Shades of Grey (and Blue)

by Roderick Long

Libertarians have long been divided over the American Civil War. Herbert Spencer and Ayn Rand favoured the North; Lord Acton and Murray Rothbard, the South. Recently, the Cato Institute and the Objectivist Center have published articles defending Lincoln as an emancipator, while the Ludwig von Mises Institute and the Ayn Rand Institute (on the same side of an issue for once!) have slammed Lincoln as a statist dictator.

I have good friends on both sides of this dispute. But I can’t work up much enthusiasm for either the Union or the Confederacy.

When libertarians on one side point out that the Union centralised power, violated civil liberties, committed vicious war crimes, was hypocritical on secession, ignored avenues for peaceful emancipation, and cared more about tariffs and nationalism than about ending slavery, I agree and applaud; but they lose me when they start calling the Civil War the “Second War of American Independence” and portray the Confederates as freedom fighters.

Equivalently, when libertarians on the other side point out that the preservation and extension of slavery was central to the South’s motivations for secession (as seems clear from what secessionists said at the time of secession, as opposed to what they said in their memoirs years later), and that the Confederacy was just as bloated and oppressive a centralized state as the Union, equally hypocritical on secession and equally invasive of civil liberties, once more I agree and applaud. (As I like to say, the Confederacy was just another failed government program.) But they too lose me, when they start calling Lincoln a great libertarian and the consolidation of federal power a victory for liberty.

And then each side denounces the other side as apologists for evil. Enough already!

In response to one of the blue-versus-grey flamewars that flare up regularly in the Letters to the Editor here in Alabama, I penned the following missive, which was published in last week’s Opelika-Auburn News:

Recent letters debating the causes of the Civil War have failed to distinguish the question “to what extent was the South's decision to secede motivated by the desire to perpetuate slavery?” from the question "to what extent was the North's decision to prevent secession motivated by the desire to end slavery?"

As J. R. Hummel shows in his book Emancipating Slaves, Enslaving Free Men, these questions have different answers: protecting slavery was central to the South’s reasons for seceding, while antislavery sentiment was at best peripheral to the North’s reasons for resisting secession.

To their joint discredit, both Union and Confederacy waged war against the principle of free association.
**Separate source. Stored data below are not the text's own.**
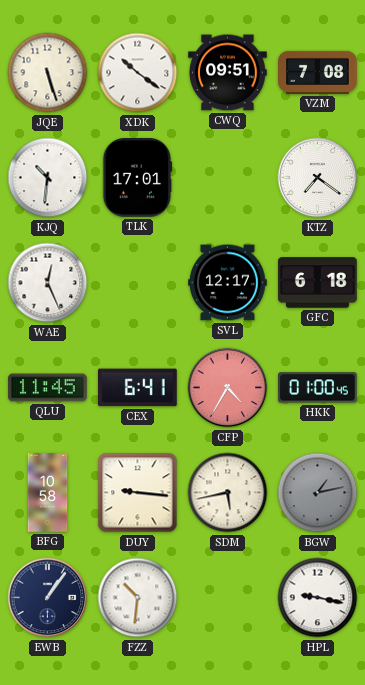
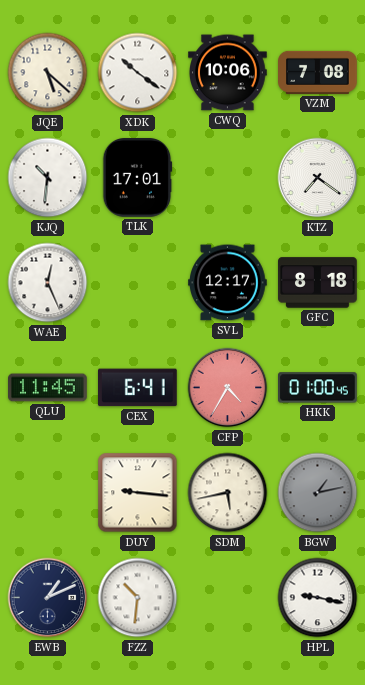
JQE: 5:27 -> 5:22
CWQ: 09:51 -> 10:06
GFC: 6:18 -> 8:18
BFG: 10:58 -> none
EWB: 1:06 -> 1:11
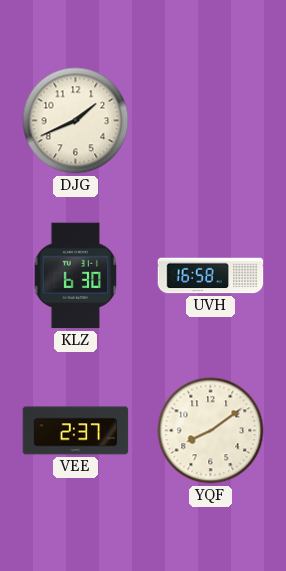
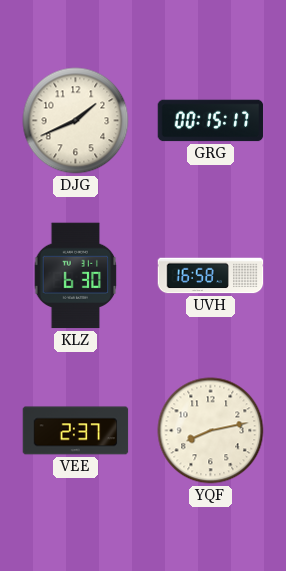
GRG: none -> 00:15
YQF: 8:09 -> 8:13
Southern rebels claimed the right to exit the Union, but hypocritically denied slaves the same right to exit the plantation.

President Lincoln, for his part, stated plainly that his “paramount Object” was “to save the Union,” and “not either to save or to destroy slavery.” If there had been no slaves, Lincoln would have sought to crush secession anyway. (And with conscripted troops!)
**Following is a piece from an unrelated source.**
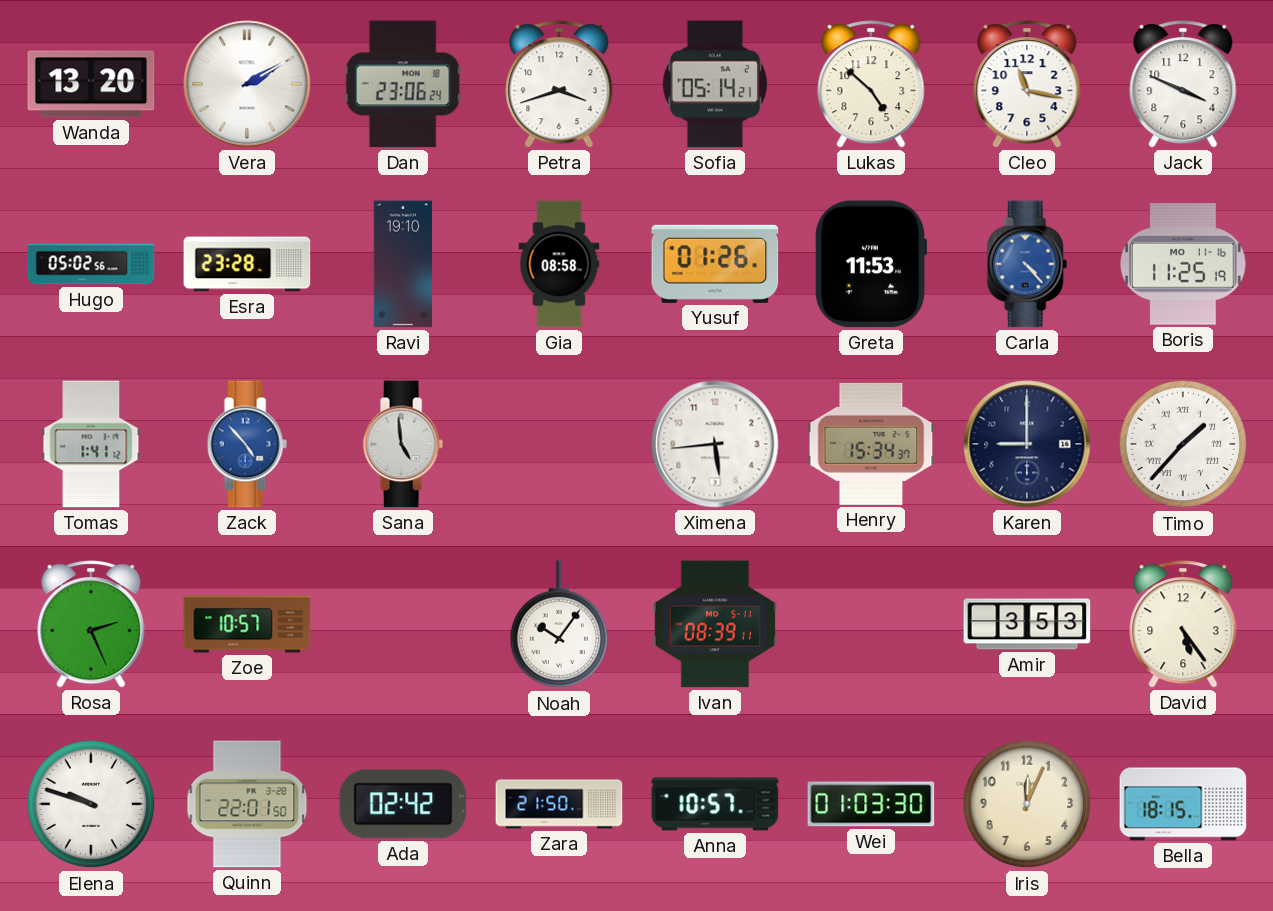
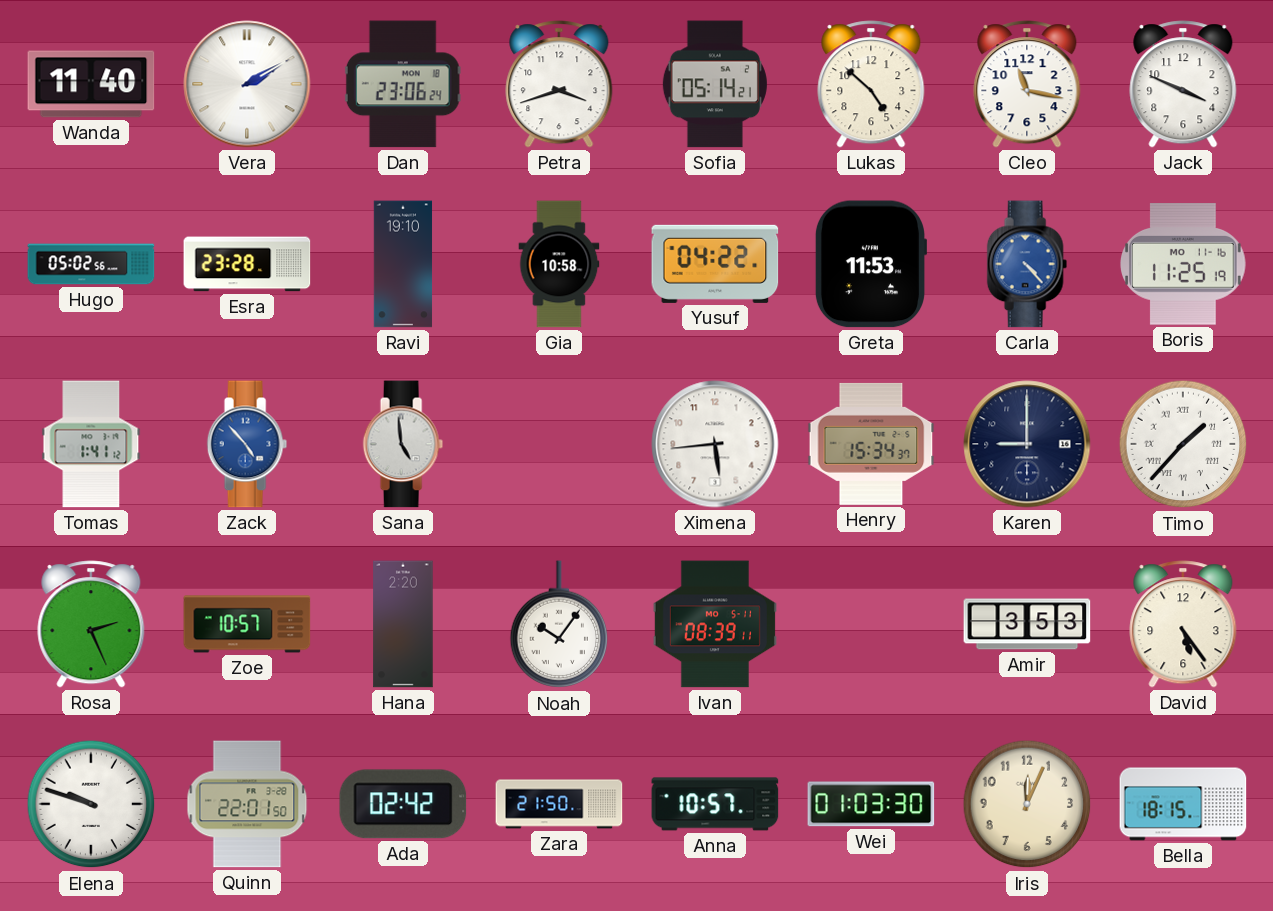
Wanda: 13:20 -> 11:40
Gia: 08:58 -> 10:58
Yusuf: 01:26 -> 04:22
Hana: none -> 2:20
North and South alike, then, championed compulsory over free association. It is difficult to escape the conclusion that the Civil War was an unjust war on both sides.

Finally, I must take issue with Greg Creech’s suggestion that because “slavery was a vital part of the American economy ... its quick demise would have meant fiscal disaster.”
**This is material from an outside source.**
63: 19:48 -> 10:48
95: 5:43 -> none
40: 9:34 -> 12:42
First, given the different incentives involved, wage labor is far more economically productive than slavery, and would have brought greater prosperity, not less. (The postwar South was impoverished because an occupying army had ravaged its infrastructure, not because slavery had ended.)

More importantly: even if abolishing slavery had been economically disadvantageous, liberty remains the natural right of all human beings. There is no honor in choosing expediency over justice.

Roderick T. Long
Associate Professor of Philosophy
Auburn University

One respondent complained that I was judging slavery by a modern yardstick. Sure, he said, slavery is wrong by our standards – but Southern slaveholders couldn’t be expected to see things our way; after all, slavery had been practiced for centuries. He seemed quite willing to condemn Lincoln for waging a war of conquest, however – despite the fact that wars of conquest have been practiced for centuries too.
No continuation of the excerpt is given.